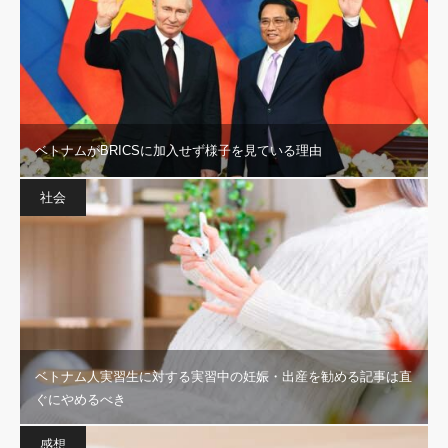
ベトナムがBRICSに加入せず様子を見ている理由
社会
ベトナム人実習生に対する実習中の妊娠・出産を勧める記事は直
ぐにやめるべき
感想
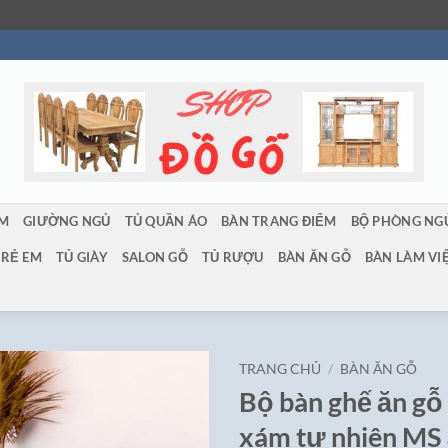
ẨM
GIƯỜNG NGỦ
TỦ QUẦN ÁO
BÀN TRANG ĐIỂM
BỘ PHÒNG NG
TRẺ EM
TỦ GIÀY
SALON GỖ
TỦ RƯỢU
BÀN ĂN GỖ
BÀN LÀM VI
TRANG CHỦ
/
BÀN ĂN GỖ
Bộ bàn ghế ăn g
xám tự nhiên MS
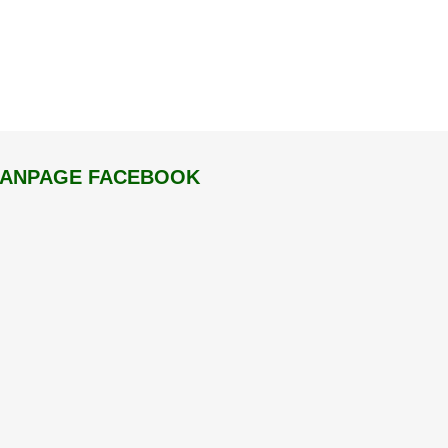
FANPAGE FACEBOOK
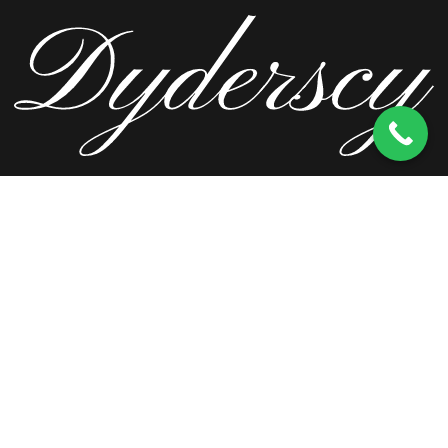
ul. Wierzbowa 13, 62-571 Stare Miasto
kom.
603 256 728
tel.
63 241 66 69
ul. Staromorzysławska 8C, 62-510 Konin
kom.
603 256 728
ul. Kopernika 2, 62-590 Golina
kom.
603 256 728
- - -
◆ **TASK REQUIREMENTS**:
Only the pictures are dropped when you print the material; everything else is copied exactly.

◆ **EXPECTED OUTPUT**:
ベトナムがBRICSに加入せず様子を見ている理由
社会
ベトナム人実習生に対する実習中の妊娠・出産を勧める記事は直
ぐにやめるべき
感想
ẨM
GIƯỜNG NGỦ
TỦ QUẦN ÁO
BÀN TRANG ĐIỂM
BỘ PHÒNG NG
TRẺ EM
TỦ GIÀY
SALON GỖ
TỦ RƯỢU
BÀN ĂN GỖ
BÀN LÀM VI
TRANG CHỦ
/
BÀN ĂN GỖ
Bộ bàn ghế ăn g
xám tự nhiên MS
FANPAGE FACEBOOK
ul. Wierzbowa 13, 62-571 Stare Miasto
kom.
603 256 728
tel.
63 241 66 69
ul. Staromorzysławska 8C, 62-510 Konin
kom.
603 256 728
ul. Kopernika 2, 62-590 Golina
kom.
603 256 728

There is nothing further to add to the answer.